_RECORDS FOR THE TASK_
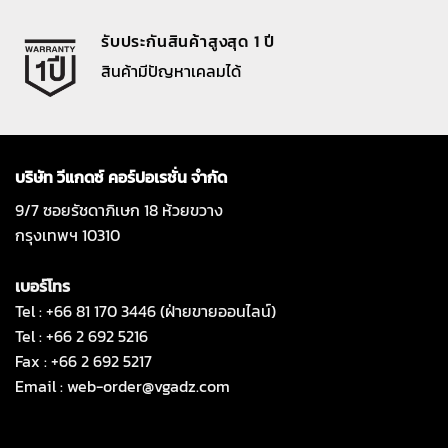
รับประกันสินค้าสูงสุด 1 ปี
สินค้ามีปัญหาเคลมได้
บริษัท วีแกดซ์ คอร์ปอเรชั่น จำกัด
9/7 ซอยรัชดาภิเษก 18 ห้วยขวาง
กรุงเทพฯ 10310
เบอร์โทร
Tel : +66 81 170 3446 (ฝ่ายขายออนไลน์)
Tel : +66 2 692 5216
Fax : +66 2 692 5217
Email :
web-order@vgadz.com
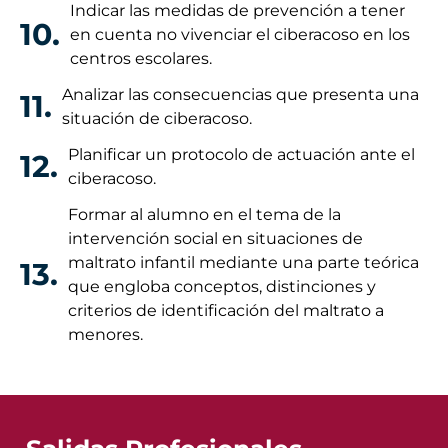
Indicar las medidas de prevención a tener
10.
en cuenta no vivenciar el ciberacoso en los
centros escolares.
Analizar las consecuencias que presenta una
11.
situación de ciberacoso.
Planificar un protocolo de actuación ante el
12.
ciberacoso.
Formar al alumno en el tema de la
intervención social en situaciones de
maltrato infantil mediante una parte teórica
13.
que engloba conceptos, distinciones y
criterios de identificación del maltrato a
menores.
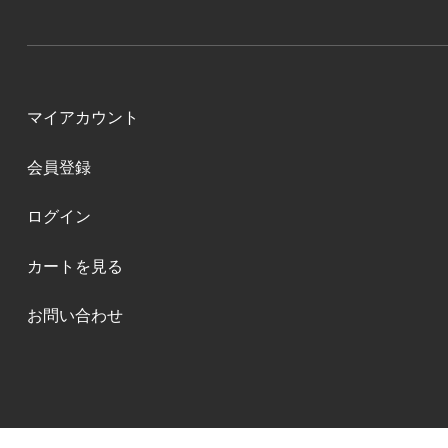
マイアカウント
会員登録
ログイン
カートを見る
お問い合わせ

_ACTIVITY_
Exactly the lines from the one holding "Indicar las medidas de prevención a tener" through the last line of the entries must be set down, with nothing added and no pictures.

_SOLUTION FOR THIS TASK_
Indicar las medidas de prevención a tener
10.
en cuenta no vivenciar el ciberacoso en los
centros escolares.
Analizar las consecuencias que presenta una
11.
situación de ciberacoso.
Planificar un protocolo de actuación ante el
12.
ciberacoso.
Formar al alumno en el tema de la
intervención social en situaciones de
maltrato infantil mediante una parte teórica
13.
que engloba conceptos, distinciones y
criterios de identificación del maltrato a
menores.
マイアカウント
会員登録
ログイン
カートを見る
お問い合わせ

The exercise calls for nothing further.